Social and sensory – individuals with dyspraxia may be extremely sensitive to taste, light, touch, and/or noise. There may also be a lack of awareness of potential dangers. Many experience moods swings and display erratic behavior.

Researchers at the University of Bolton in England say that there is often a tendency to take things literally “(the child) may listen but not understand.”

Scientists do not know what causes dyspraxia. Experts believe the person’s nerve cells that control muscles (motor neurons) are not developing correctly. If motor neurons cannot form proper connections, for whatever reason, the brain will take much longer to process data.

Experts at the Disability and Dyslexia Service at the Queen Mary University of London, U.K., say that studies suggest dyspraxia may be caused by an immaturity of neuron development in the brain, rather than any specific brain damage.

A report from the University of Hull in England says that dyspraxia is “probably hereditary: several genes have been implicated. Often, there are many members within a family who are similarly affected.”

Although dyspraxia is not curable, with treatment, the individual can improve. However, the earlier a child is diagnosed, the better their prognosis will be. The following specialists most commonly treat people with dyspraxia:

Occupational therapy

An occupational therapist will evaluate how the child manages with everyday functions both at home and at school. They will then help the child develop skills specific to daily activities which they find difficult.

Speech and language therapy

The speech-language pathologist will conduct an assessment of the child’s speech, and then implement a treatment plan to help them to communicate more effectively.

Perceptual motor training

This involves improving the child’s language, visual, movement, and auditory skills. The individual is set a series of tasks that gradually become more advanced – the aim is to challenge the child so that they improve, but not so much that it becomes frustrating or stressful.
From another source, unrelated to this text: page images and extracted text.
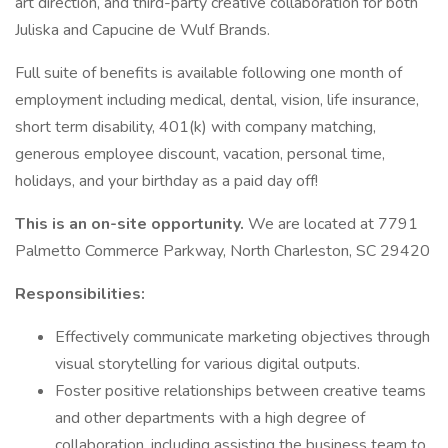
art direction, and third-party creative collaboration for both
Juliska and Capucine de Wulf Brands.
Full suite of benefits is available following one month of
employment including medical, dental, vision, life insurance,
short term disability, 401(k) with company matching,
generous employee discount, vacation, personal time,
holidays, and your birthday as a paid day off!
This is an on-site opportunity.
We are located at 7791
Palmetto Commerce Parkway, North Charleston, SC 29420
Responsibilities:
Effectively communicate marketing objectives through
visual storytelling for various digital outputs.
Foster positive relationships between creative teams
and other departments with a high degree of
collaboration, including assisting the business team to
Equine therapy for dyspraxia

In a study published in the Journal of Alternative and Complementary Medicine, a team of Irish, British, and Swedish researchers evaluated the effects of equine therapy (therapeutic horse-riding) on a group of 40 children aged 6-15 years with dyspraxia.

The children participated in six horse-riding sessions lasting 30 minutes each, as well as two 30-minute audiovisual screening sessions.

They found that riding therapy stimulated and improved the participants’ cognition, mood, and gait parameters. The authors added that “the data also pointed to the potential value of an audiovisual approach to equine therapy.”

Active Play

Experts say that active play – any play that involves physical activity – which can be outdoors or inside the home, helps improve motor activity. Play is a way children learn about the environment and about themselves, and particularly for children aged 3-5; it is a crucial part of their learning.

Active play is where a very young child’s physical and emotional learning, their development of language, their special awareness, the development of what their senses are, all come together.

The more children are involved in active play, the better they will become at interacting with other children successfully.